It is good weather in Wuxi today, but YJ commented that she felt cold, teeth shattering with each other. I do not really feel well due to the time of the month, this is the first time in more than half a year, I travel with such heavy condition.
Traveling with someone is definitely different. YJ was late, in the morning. We were supposed to meet at 8am but she arrived 15 minutes later. Well, ok, then she told me she didn’t sleep well last night because the boyfriend and her quarreled. I didn’t ask much.
Just before we board, YJ told me she needed to call K. So, ok, I boarded the plane first, giving her some privacy. After all, I seldom travel with someone, so, I fully understand and appreciate the word ‘privacy’.

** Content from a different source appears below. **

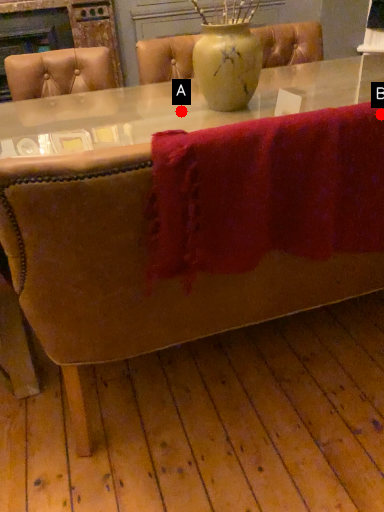 Question: Two points are circled on the image, labeled by A and B beside each circle. Among these points, which one is farthest from the camera?

Choices:
 (A) A is further
 (B) B is further

Answer: (A) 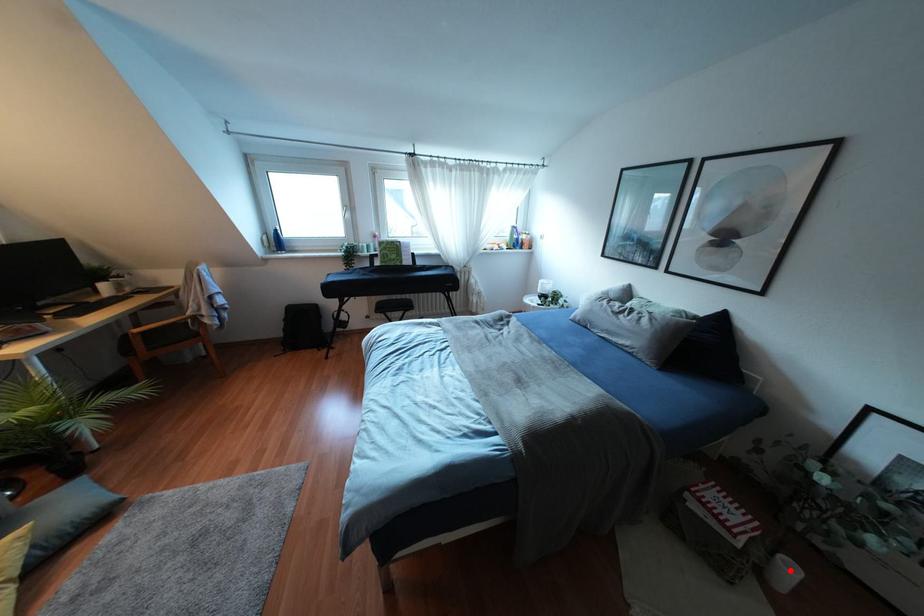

She boarded like 5 to 10 minutes later, with teary eyes. I asked “are you okay?” She said “no, I am not really okay”. That was it, I didn’t ask anymore. If she wanted to share with me, she could have told me right.

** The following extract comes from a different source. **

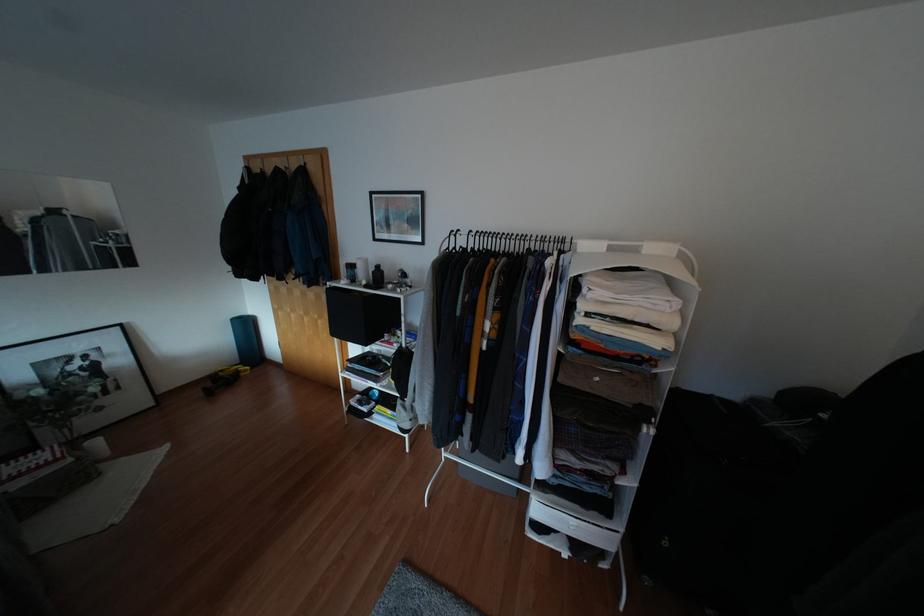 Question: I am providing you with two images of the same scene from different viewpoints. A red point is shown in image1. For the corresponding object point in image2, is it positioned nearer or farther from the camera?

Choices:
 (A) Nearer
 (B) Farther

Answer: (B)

On the way to Wuxi from Shanghai, when we were in the car, she finally said it. That she quarreled with K because K seldom spends time with her. And I think I can conclude that her world is revolving around K’s. Just like mine revolving around B’s last time.
Well, what can I say? I couldn’t say anything to console, actually I couldn’t bring myself to say anything because I have just gotten myself out of a broken relationship, and who gives me that green light to mind about other people’s relationship? I just feel good this time to Wuxi, that I do not have that kind of mental burden like last few times.

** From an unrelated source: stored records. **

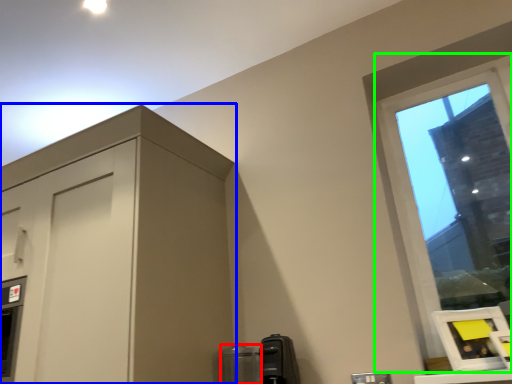 Question: Which object is positioned closest to appliance (highlighted by a red box)? Select from dresser (highlighted by a blue box) and window (highlighted by a green box).

Choices:
 (A) dresser
 (B) window

Answer: (A) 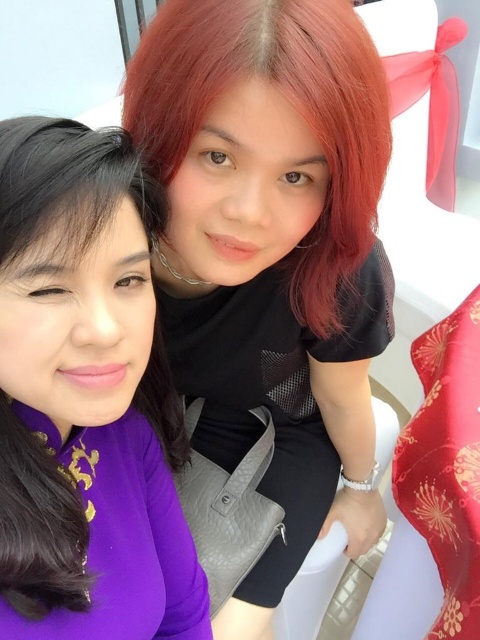 You are taking a photo of two people standing side by side. The person with the shiny red hair at upper center is holding a gray handbag and a white object. The other person, with matte black hair at upper right, is wearing a purple traditional outfit. Which person is positioned to the left of the other?

The matte black hair at upper right is to the left of shiny red hair at upper center, so the person with matte black hair at upper right is positioned to the left of the person with shiny red hair at upper center.

Based on the photo, you are a photographer standing at a distance of 18 inches from the subjects. You want to focus on the matte black hair at upper right. Will you need to adjust your focus to capture it clearly?

The matte black hair at upper right is 17.68 inches from the viewer. Since you are standing 18 inches away, it is slightly farther than your current focus distance. Adjust your focus to ensure clarity.

You are a photographer setting up a tripod to capture the two people in the image. The matte black hair at upper right and the shiny red hair at upper center are standing close to each other. Which person should you adjust the camera height to focus on first to ensure their head is in the center of the frame?

The matte black hair at upper right is much taller than the shiny red hair at upper center, so you should first adjust the camera height to focus on the matte black hair at upper right to ensure their head is centered before adjusting for the shorter person. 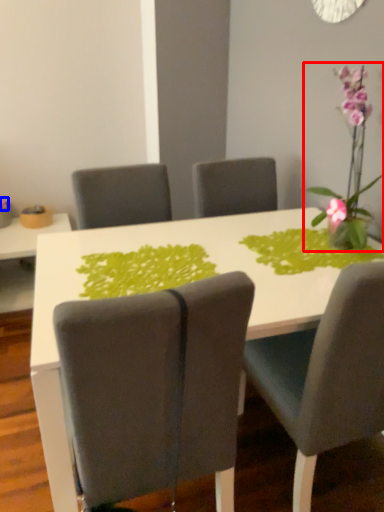 Question: Which of the following is the farthest to the observer, houseplant (highlighted by a red box) or flower (highlighted by a blue box)?

Choices:
 (A) houseplant
 (B) flower

Answer: (B)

This time, I am really enjoying my flight, my dinner, my shopping with D and of course, coming back to hotel to check email, without the obligation to chat with him anymore.
I like the weather, but going to the toilet in the morning is always a torture. Make me missed Japanese toilet seats with warmer. Anyway, just now while we were shopping, we saw some toilet seat cover made by not sure what, something like carpet. I bought one, just to reduce the torture toilet experience.
Anyway, quite tired now coz didn’t sleep well last night after talking to mum. My cousin of same year is getting married to her boyfriend of less than 2 years on 29th Sept’07. Why everyone seems to be so easy talking and planning and executing weddings when mine is just another failure.